1. Welcome to Taxidermy.net, Guest!
    We have put together a brief tutorial to help you with the site, click here to access it.

Resurrection - 10 year old freezer burn grayling

Discussion in 'Fish Taxidermy' started by gfields, Apr 29, 2016.

  1. gfields

    gfields New Member

    I went up to Alaska in 2005, and caught several Arctic Grayling. I mailed them back home to taxidermy.

    I only had a chance to taxidermy one Grayling. It came out pretty darn good for my first shot at fish taxidermy. Unfortunatly, I only had time to taxidermy that one fish, so the other two have been sitting in my freezer ever since.

    Just last night I watched a video that described how to properly freeze a fish. They said that you need to wrap it in a wet towel, which I didn't do. I just wrapped it in syran wrap and dry paper towels. So I checked out the two frozen fish tonight. One looked pretty darn freezer burnt. It had whitish/yellowish coloration over the scales. Miraculously the other one didn't look too bad. I think I had frozen it wet, so it had some moisture over its skin and it didn't have the whitish/yellow coloration. I repackaged that one in a damp cloth and stuck it back in the freezer.

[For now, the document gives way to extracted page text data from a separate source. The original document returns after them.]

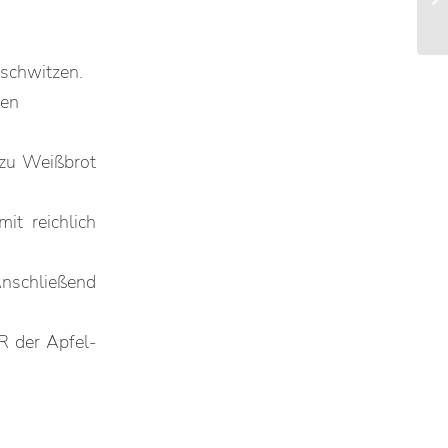
nschwitzen.
zen
 zu Weißbrot
it reichlich
Anschließend
R der Apfel-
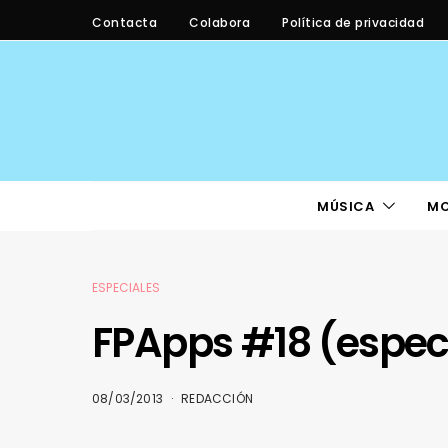
Contacta
Colabora
Política de privacidad
MÚSICA
M
ESPECIALES
FPApps #18 (espec
08/03/2013
REDACCIÓN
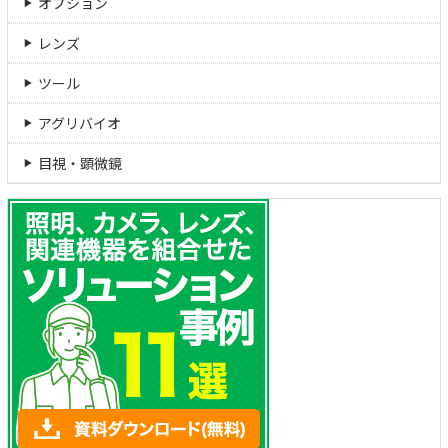
オプション
レンズ
ツール
アグリバイオ
目視・顕微鏡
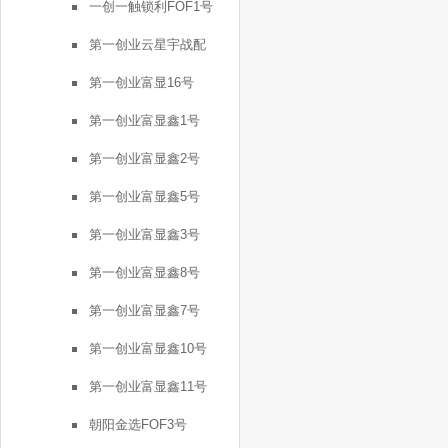
一创一触锁利FOF1号
第一创业云星宇战配
第一创业富显16号
第一创业富显鑫1号
第一创业富显鑫2号
第一创业富显鑫5号
第一创业富显鑫3号
第一创业富显鑫8号
第一创业富显鑫7号
第一创业富显鑫10号
第一创业富显鑫11号
朝阳金选FOF3号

    So I'm wondering, 1, if the one that has bad freezer burn could still be resurrected for taxidermy. I was thinking about maybe just leaving it in a bowl of water, and seeing if I can scrap off the yellow/white layer. I think the yellow/white layer is frozen slime on the skin. Grayling have scales, and not skin like trout, so maybe that would work in my favor.

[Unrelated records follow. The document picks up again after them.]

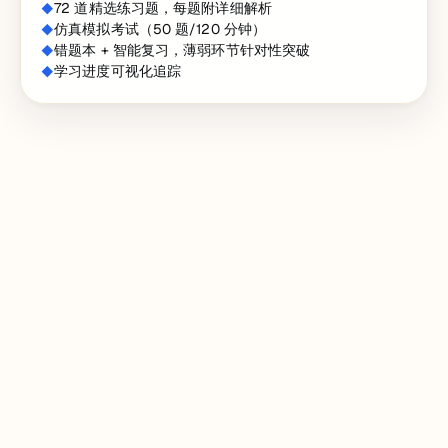
72 道精选练习题，每题附详细解析
仿真模拟考试（50 题/120 分钟）
错题本 + 智能复习，薄弱环节针对性突破
学习进度可视化追踪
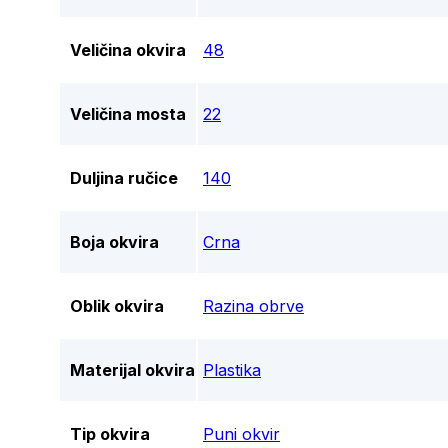
Veličina okvira
48
Veličina mosta
22
Duljina ručice
140
Boja okvira
Crna
Oblik okvira
Razina obrve
Materijal okvira
Plastika
Tip okvira
Puni okvir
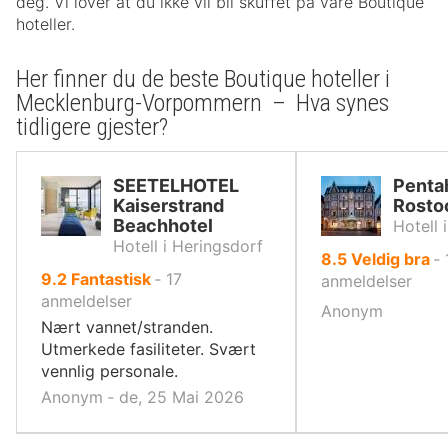
deg. Vi lover at du ikke vil bli skuffet på våre Boutique
hoteller.
Her finner du de beste Boutique hoteller i
Mecklenburg-Vorpommern – Hva synes
tidligere gjester?
SEETELHOTEL
Penta
Kaiserstrand
Rosto
Beachhotel
Hotell 
Hotell i Heringsdorf
av
8.5
Veldig bra
‐
av
9.2
Fantastisk
‐
17
10,
anmeldelser
10,
anmeldelser
Anonym
Nært vannet/stranden.
Utmerkede fasiliteter. Svært
vennlig personale.
Anonym ‐ de, 25 Mai 2026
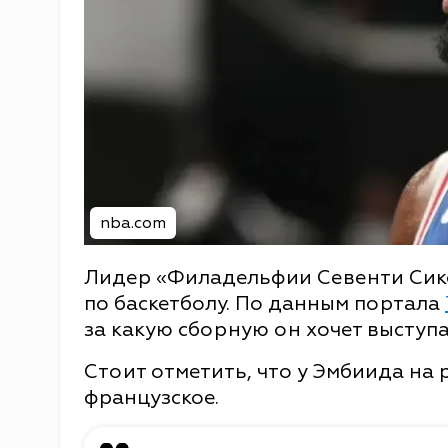
nba.com
Лидер «Филадельфии Севенти Сикс
по баскетболу. По данным портала
за какую сборную он хочет выступа
Стоит отметить, что у Эмбиида на 
французское.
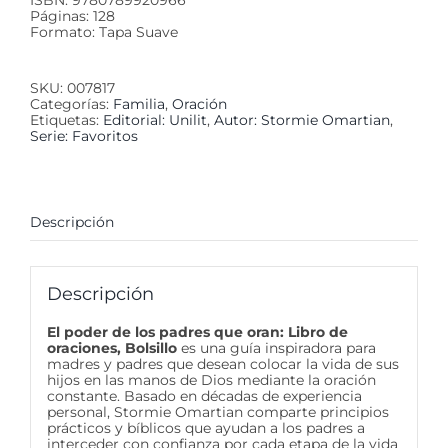
ISBN: 9780789920966
Páginas: 128
Formato: Tapa Suave
SKU:
007817
Categorías:
Familia
,
Oración
Etiquetas:
Editorial: Unilit
,
Autor: Stormie Omartian
,
Serie: Favoritos
Descripción
Descripción
El poder de los padres que oran: Libro de
oraciones, Bolsillo
es una guía inspiradora para
madres y padres que desean colocar la vida de sus
hijos en las manos de Dios mediante la oración
constante. Basado en décadas de experiencia
personal, Stormie Omartian comparte principios
prácticos y bíblicos que ayudan a los padres a
interceder con confianza por cada etapa de la vida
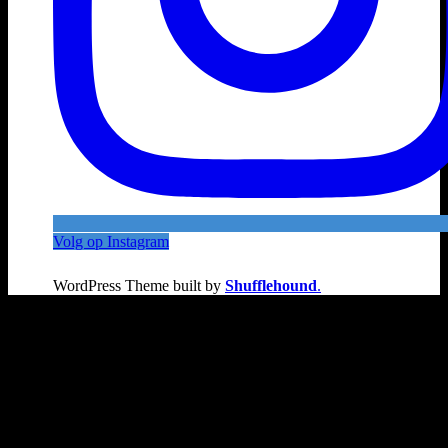
Volg op Instagram
WordPress Theme built by
Shufflehound
.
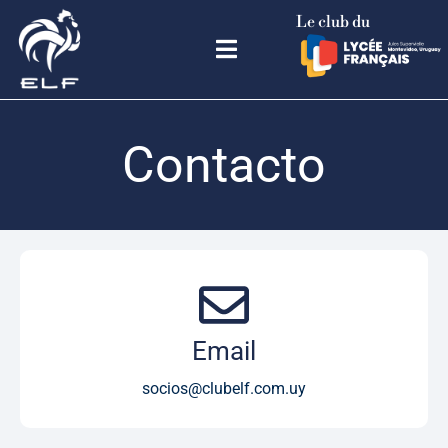
Le club du
Contacto
Email
socios@clubelf.com.uy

    2, I'm hoping that I can taxidermy the other one that fared a bit better. I'm also hoping that wrapping the fish in a wet towel was a good idea.

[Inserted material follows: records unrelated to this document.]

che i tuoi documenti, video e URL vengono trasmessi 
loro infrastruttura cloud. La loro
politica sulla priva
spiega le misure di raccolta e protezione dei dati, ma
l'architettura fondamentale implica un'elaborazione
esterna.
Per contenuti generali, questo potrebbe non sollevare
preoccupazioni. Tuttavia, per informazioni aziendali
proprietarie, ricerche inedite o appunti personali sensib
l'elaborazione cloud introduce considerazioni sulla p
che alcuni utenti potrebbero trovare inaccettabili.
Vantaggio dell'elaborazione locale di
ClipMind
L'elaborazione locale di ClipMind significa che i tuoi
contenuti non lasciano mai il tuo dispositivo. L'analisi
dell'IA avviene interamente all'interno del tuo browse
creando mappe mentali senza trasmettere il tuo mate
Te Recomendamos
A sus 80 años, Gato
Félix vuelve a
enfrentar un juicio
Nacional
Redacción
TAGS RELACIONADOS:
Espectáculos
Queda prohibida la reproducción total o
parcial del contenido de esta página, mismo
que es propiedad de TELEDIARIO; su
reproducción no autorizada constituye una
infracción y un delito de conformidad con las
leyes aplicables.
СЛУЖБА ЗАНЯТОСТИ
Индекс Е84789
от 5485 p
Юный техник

    Maybe some of you seasoned taxidermists can provide some tips or advice about taxidermying freezer burned fish. Is there a method that worked to bring them back from the dark side? :)

  2. den007

    den007 Active Member

    Not sure anyone can help if it is too far gone. Worst I ever had felt very, very light and floated like a cork. It was impossible to rehydrate. I am not saying yours is too far gone….soak in in a bit of borax water with a bit of bacteriacide in it. If you can then skin it…….and the skin has some flex to it…….it cannot hurt to try.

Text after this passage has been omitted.